Stored records
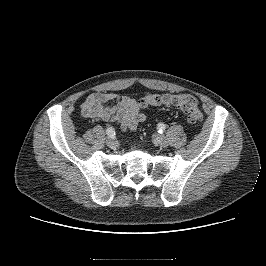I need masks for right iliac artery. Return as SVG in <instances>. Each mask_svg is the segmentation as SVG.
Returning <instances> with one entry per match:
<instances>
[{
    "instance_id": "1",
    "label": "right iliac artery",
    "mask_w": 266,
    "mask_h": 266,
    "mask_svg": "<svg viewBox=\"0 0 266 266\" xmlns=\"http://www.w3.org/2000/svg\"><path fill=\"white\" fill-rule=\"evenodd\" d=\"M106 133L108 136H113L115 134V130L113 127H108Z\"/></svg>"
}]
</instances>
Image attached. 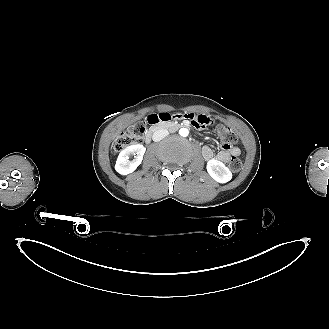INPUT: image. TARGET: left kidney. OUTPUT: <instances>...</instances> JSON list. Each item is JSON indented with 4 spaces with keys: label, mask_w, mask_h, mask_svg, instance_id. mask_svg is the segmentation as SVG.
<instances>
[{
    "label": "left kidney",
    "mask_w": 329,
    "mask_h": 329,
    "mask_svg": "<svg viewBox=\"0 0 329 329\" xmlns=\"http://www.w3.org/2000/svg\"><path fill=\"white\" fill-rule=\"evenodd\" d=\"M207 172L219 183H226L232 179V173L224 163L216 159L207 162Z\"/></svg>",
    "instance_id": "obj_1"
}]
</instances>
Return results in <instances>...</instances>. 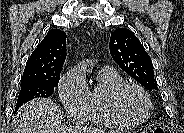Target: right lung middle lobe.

==

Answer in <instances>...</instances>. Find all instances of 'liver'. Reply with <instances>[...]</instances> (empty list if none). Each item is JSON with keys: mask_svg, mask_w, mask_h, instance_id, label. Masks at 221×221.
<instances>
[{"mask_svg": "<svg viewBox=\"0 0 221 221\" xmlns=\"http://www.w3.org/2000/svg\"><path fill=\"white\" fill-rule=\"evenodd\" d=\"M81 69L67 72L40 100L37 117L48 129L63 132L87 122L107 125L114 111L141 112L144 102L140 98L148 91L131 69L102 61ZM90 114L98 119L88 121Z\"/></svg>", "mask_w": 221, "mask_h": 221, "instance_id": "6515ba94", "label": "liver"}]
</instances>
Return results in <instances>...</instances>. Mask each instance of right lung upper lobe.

---

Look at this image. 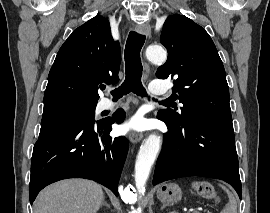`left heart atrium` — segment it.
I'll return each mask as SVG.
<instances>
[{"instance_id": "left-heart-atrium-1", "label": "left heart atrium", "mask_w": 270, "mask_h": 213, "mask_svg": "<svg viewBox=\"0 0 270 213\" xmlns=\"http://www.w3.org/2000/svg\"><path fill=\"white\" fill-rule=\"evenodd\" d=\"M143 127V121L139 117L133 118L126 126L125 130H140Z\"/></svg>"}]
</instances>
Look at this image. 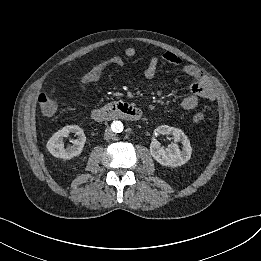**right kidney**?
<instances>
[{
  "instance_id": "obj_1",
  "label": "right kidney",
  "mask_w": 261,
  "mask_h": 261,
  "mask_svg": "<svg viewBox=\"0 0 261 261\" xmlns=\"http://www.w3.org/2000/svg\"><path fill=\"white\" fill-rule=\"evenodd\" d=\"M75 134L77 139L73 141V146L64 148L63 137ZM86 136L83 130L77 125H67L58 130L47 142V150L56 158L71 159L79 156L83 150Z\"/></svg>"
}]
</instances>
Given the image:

> _PROBLEM DESCRIPTION_
Write out only the lines that run from the line containing "Answer in <instances>...</instances>." through the line containing "Return results in <instances>...</instances>. Mask", both included, exactly as they appear above.

> _ANSWER TO THIS TASK_
Answer in <instances>...</instances>. Find all instances of 'liver'. Reply with <instances>[...]</instances> (empty list if none). Each item is JSON with keys: mask_svg, mask_w, mask_h, instance_id, label. Masks at 221×221.
<instances>
[{"mask_svg": "<svg viewBox=\"0 0 221 221\" xmlns=\"http://www.w3.org/2000/svg\"><path fill=\"white\" fill-rule=\"evenodd\" d=\"M81 69L67 72L40 100L37 117L48 129L63 132L87 122L107 125L114 111L141 112L144 102L140 98L148 91L131 69L102 61ZM90 114L98 119L88 121Z\"/></svg>", "mask_w": 221, "mask_h": 221, "instance_id": "6515ba94", "label": "liver"}]
</instances>
Return results in <instances>...</instances>. Mask each instance of right lung upper lobe.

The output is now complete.